Problem to work on
Where the word "click" shows up in the entries below, please copy the whole line.

Records to use
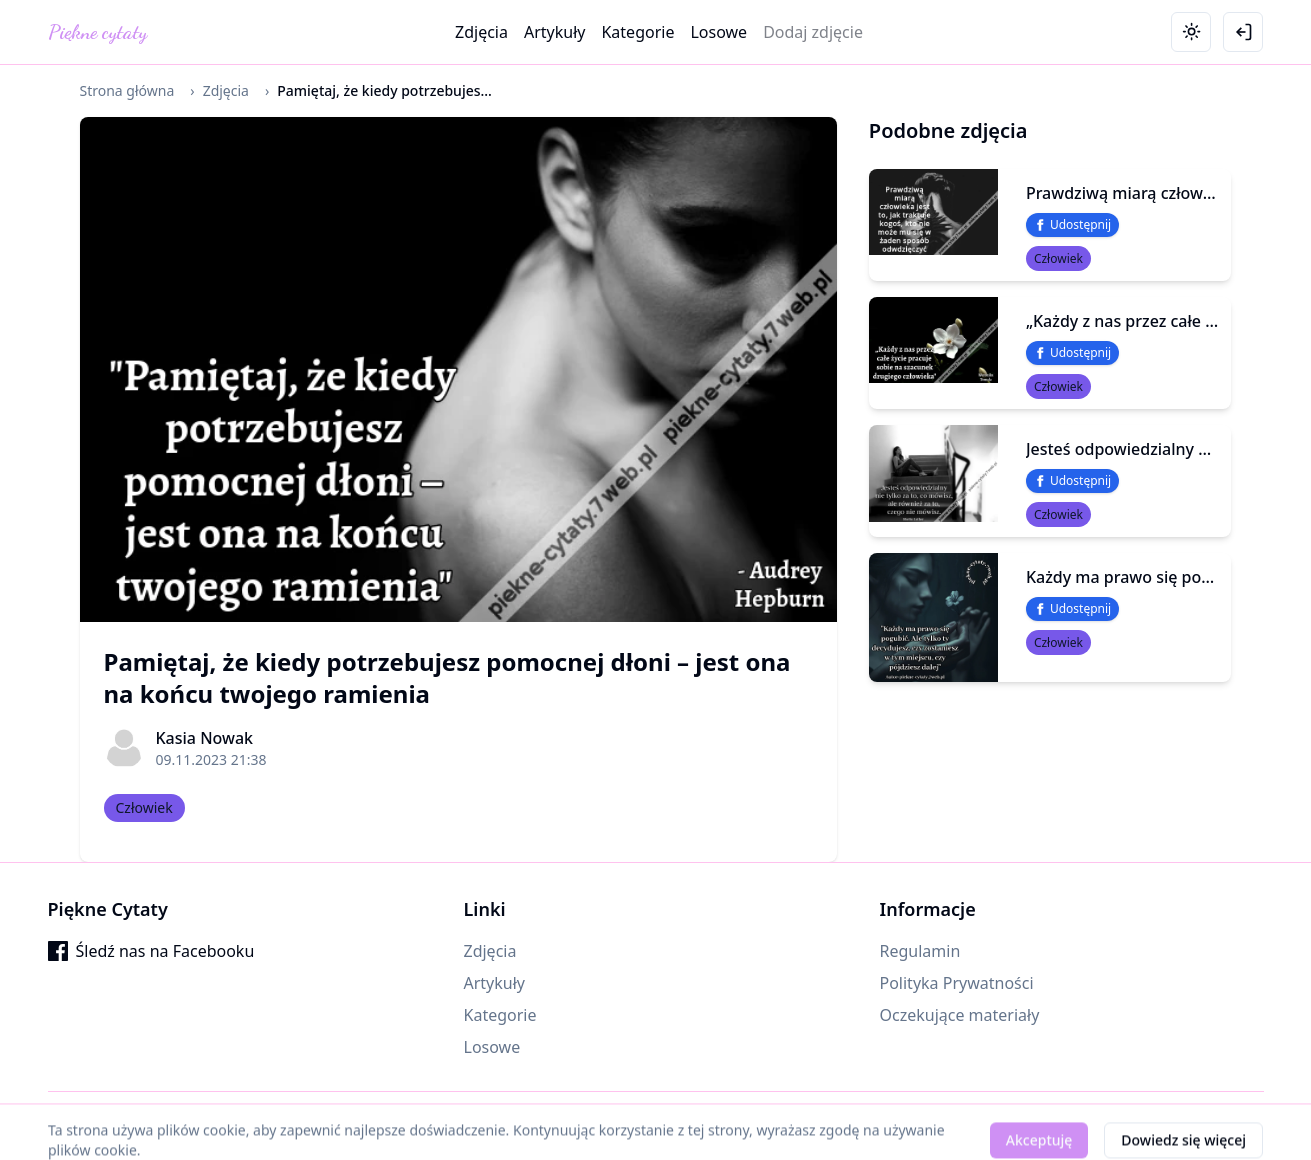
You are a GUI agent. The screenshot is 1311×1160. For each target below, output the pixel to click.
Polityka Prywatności (957, 983)
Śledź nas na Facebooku (151, 951)
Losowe (718, 32)
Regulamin (920, 951)
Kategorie (637, 32)
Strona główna (127, 90)
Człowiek (144, 807)
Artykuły (555, 32)
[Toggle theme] (1191, 32)
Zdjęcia (481, 32)
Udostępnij (1072, 224)
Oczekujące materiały (960, 1015)
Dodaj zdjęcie (813, 32)
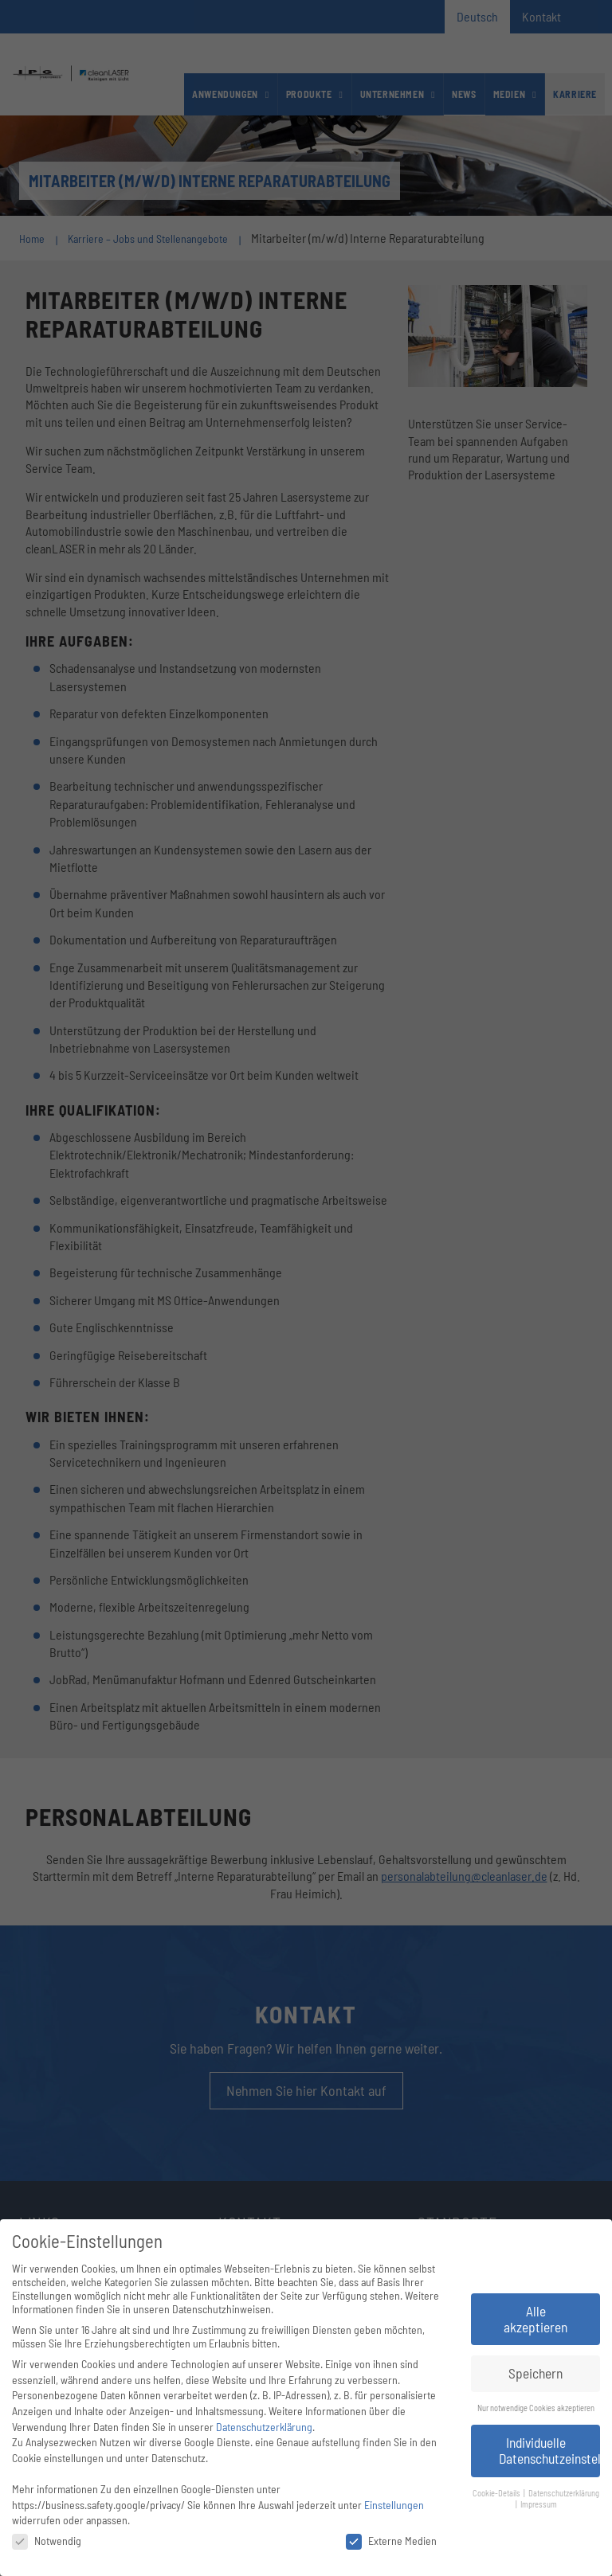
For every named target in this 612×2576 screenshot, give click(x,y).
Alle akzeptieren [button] (535, 2319)
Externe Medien (391, 2540)
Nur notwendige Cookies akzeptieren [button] (535, 2407)
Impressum (538, 2504)
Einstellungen (394, 2505)
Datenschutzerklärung (264, 2426)
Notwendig (46, 2540)
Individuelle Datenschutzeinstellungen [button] (549, 2450)
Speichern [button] (535, 2373)
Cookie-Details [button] (497, 2493)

Finished exercise
You are a GUI agent. The screenshot is 1311×1160. For each target below, output the pixel to click.
For every named target in this 612×2576 screenshot, give click(x,y).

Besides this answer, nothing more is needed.